Exercise requirements: Exact copies of the records below are needed, free of pictures.

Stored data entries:

↓

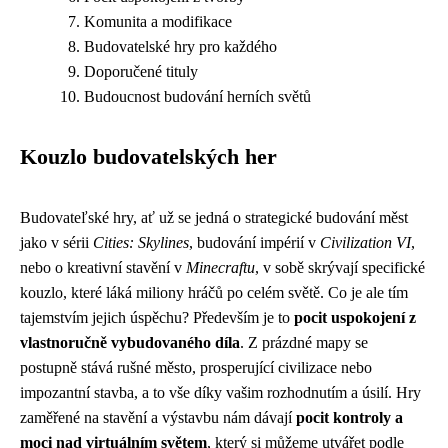
Komunita a modifikace
Budovatelské hry pro každého
Doporučené tituly
Budoucnost budování herních světů
Kouzlo budovatelských her
Budovateľské hry, ať už se jedná o strategické budování měst
jako v sérii
Cities: Skylines
, budování impérií v
Civilization VI
,
nebo o kreativní stavění v
Minecraftu
, v sobě skrývají specifické
kouzlo, které láká miliony hráčů po celém světě. Co je ale tím
tajemstvím jejich úspěchu? Především je to
pocit uspokojení z
vlastnoručně vybudovaného díla
. Z prázdné mapy se
postupně stává rušné město, prosperující civilizace nebo
impozantní stavba, a to vše díky vašim rozhodnutím a úsilí. Hry
zaměřené na stavění a výstavbu nám dávají
pocit kontroly a
moci nad virtuálním světem
, který si můžeme utvářet podle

↑

Reply:
Komunita a modifikace
Budovatelské hry pro každého
Doporučené tituly
Budoucnost budování herních světů
Kouzlo budovatelských her
Budovateľské hry, ať už se jedná o strategické budování měst
jako v sérii
Cities: Skylines
, budování impérií v
Civilization VI
,
nebo o kreativní stavění v
Minecraftu
, v sobě skrývají specifické
kouzlo, které láká miliony hráčů po celém světě. Co je ale tím
tajemstvím jejich úspěchu? Především je to
pocit uspokojení z
vlastnoručně vybudovaného díla
. Z prázdné mapy se
postupně stává rušné město, prosperující civilizace nebo
impozantní stavba, a to vše díky vašim rozhodnutím a úsilí. Hry
zaměřené na stavění a výstavbu nám dávají
pocit kontroly a
moci nad virtuálním světem
, který si můžeme utvářet podle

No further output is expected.